Extracted data entries:
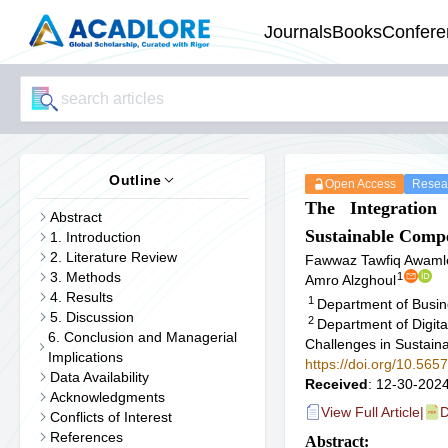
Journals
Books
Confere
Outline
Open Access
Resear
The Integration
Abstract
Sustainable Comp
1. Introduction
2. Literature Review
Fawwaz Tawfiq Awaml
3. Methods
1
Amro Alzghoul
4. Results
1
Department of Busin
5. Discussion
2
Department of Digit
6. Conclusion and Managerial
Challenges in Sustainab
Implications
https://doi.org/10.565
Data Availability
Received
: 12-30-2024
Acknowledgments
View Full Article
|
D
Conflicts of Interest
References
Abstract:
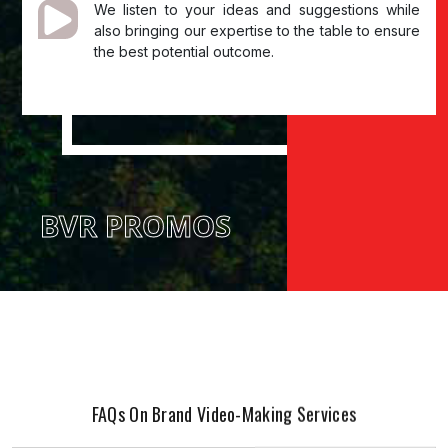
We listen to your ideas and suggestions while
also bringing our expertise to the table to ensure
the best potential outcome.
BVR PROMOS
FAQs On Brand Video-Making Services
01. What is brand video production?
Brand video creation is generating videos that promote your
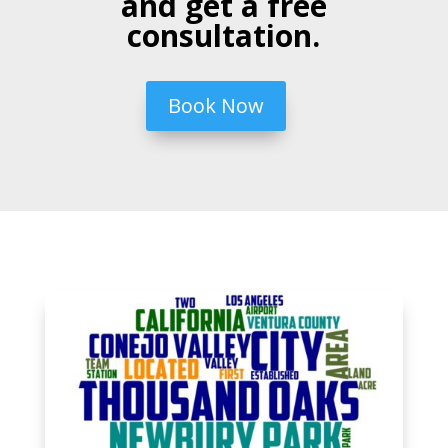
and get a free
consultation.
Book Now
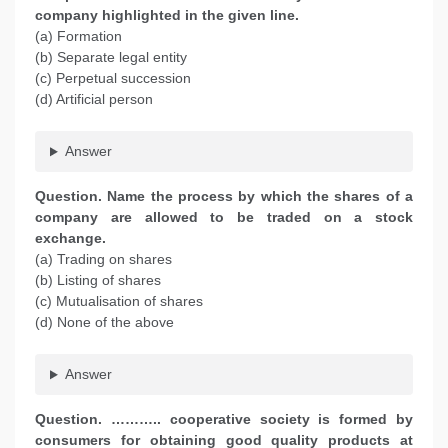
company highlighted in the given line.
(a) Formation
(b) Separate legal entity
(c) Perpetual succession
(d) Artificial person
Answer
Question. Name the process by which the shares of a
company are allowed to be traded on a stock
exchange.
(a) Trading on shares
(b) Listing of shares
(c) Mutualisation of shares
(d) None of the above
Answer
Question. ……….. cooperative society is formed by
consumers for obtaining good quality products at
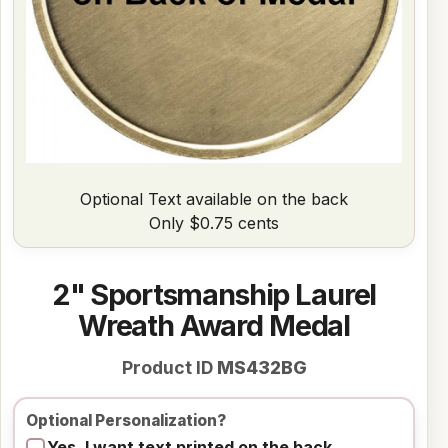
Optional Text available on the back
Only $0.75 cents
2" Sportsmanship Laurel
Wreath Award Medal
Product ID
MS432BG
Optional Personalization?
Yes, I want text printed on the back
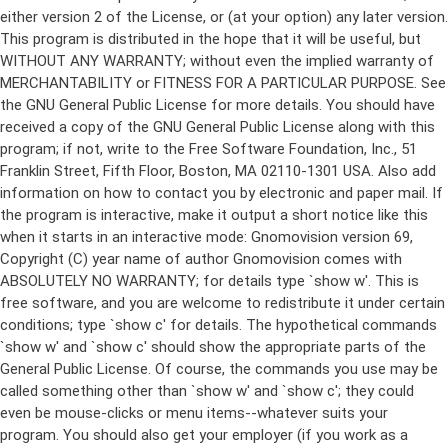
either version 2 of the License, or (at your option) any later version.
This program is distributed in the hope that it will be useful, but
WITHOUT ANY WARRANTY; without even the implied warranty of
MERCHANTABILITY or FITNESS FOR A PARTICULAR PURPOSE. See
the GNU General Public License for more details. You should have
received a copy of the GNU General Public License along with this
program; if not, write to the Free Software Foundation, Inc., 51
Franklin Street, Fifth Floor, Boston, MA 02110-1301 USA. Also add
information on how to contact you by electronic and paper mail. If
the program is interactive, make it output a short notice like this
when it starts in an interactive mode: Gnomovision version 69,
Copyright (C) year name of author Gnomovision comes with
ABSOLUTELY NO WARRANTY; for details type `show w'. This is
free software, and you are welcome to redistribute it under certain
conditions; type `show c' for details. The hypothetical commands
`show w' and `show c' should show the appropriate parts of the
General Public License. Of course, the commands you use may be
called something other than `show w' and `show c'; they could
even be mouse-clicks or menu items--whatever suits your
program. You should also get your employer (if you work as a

Work task →
Transcribe each line above exactly, pictures excluded.

Task response →
Journals
Books
Confere
Outline
Open Access
Resear
The Integration
Abstract
Sustainable Comp
1. Introduction
2. Literature Review
Fawwaz Tawfiq Awaml
3. Methods
1
Amro Alzghoul
4. Results
1
Department of Busin
5. Discussion
2
Department of Digit
6. Conclusion and Managerial
Challenges in Sustainab
Implications
https://doi.org/10.565
Data Availability
Received
: 12-30-2024
Acknowledgments
View Full Article
|
D
Conflicts of Interest
References
Abstract:
We listen to your ideas and suggestions while
also bringing our expertise to the table to ensure
the best potential outcome.
BVR PROMOS
FAQs On Brand Video-Making Services
01. What is brand video production?
Brand video creation is generating videos that promote your
and get a free
consultation.
Book Now
company highlighted in the given line.
(a) Formation
(b) Separate legal entity
(c) Perpetual succession
(d) Artificial person
Answer
Question. Name the process by which the shares of a
company are allowed to be traded on a stock
exchange.
(a) Trading on shares
(b) Listing of shares
(c) Mutualisation of shares
(d) None of the above
Answer
Question. ……….. cooperative society is formed by
consumers for obtaining good quality products at
Optional Text available on the back
Only $0.75 cents
2" Sportsmanship Laurel
Wreath Award Medal
Product ID
MS432BG
Optional Personalization?
Yes, I want text printed on the back
either version 2 of the License, or (at your option) any later version.
This program is distributed in the hope that it will be useful, but
WITHOUT ANY WARRANTY; without even the implied warranty of
MERCHANTABILITY or FITNESS FOR A PARTICULAR PURPOSE. See
the GNU General Public License for more details. You should have
received a copy of the GNU General Public License along with this
program; if not, write to the Free Software Foundation, Inc., 51
Franklin Street, Fifth Floor, Boston, MA 02110-1301 USA. Also add
information on how to contact you by electronic and paper mail. If
the program is interactive, make it output a short notice like this
when it starts in an interactive mode: Gnomovision version 69,
Copyright (C) year name of author Gnomovision comes with
ABSOLUTELY NO WARRANTY; for details type `show w'. This is
free software, and you are welcome to redistribute it under certain
conditions; type `show c' for details. The hypothetical commands
`show w' and `show c' should show the appropriate parts of the
General Public License. Of course, the commands you use may be
called something other than `show w' and `show c'; they could
even be mouse-clicks or menu items--whatever suits your
program. You should also get your employer (if you work as a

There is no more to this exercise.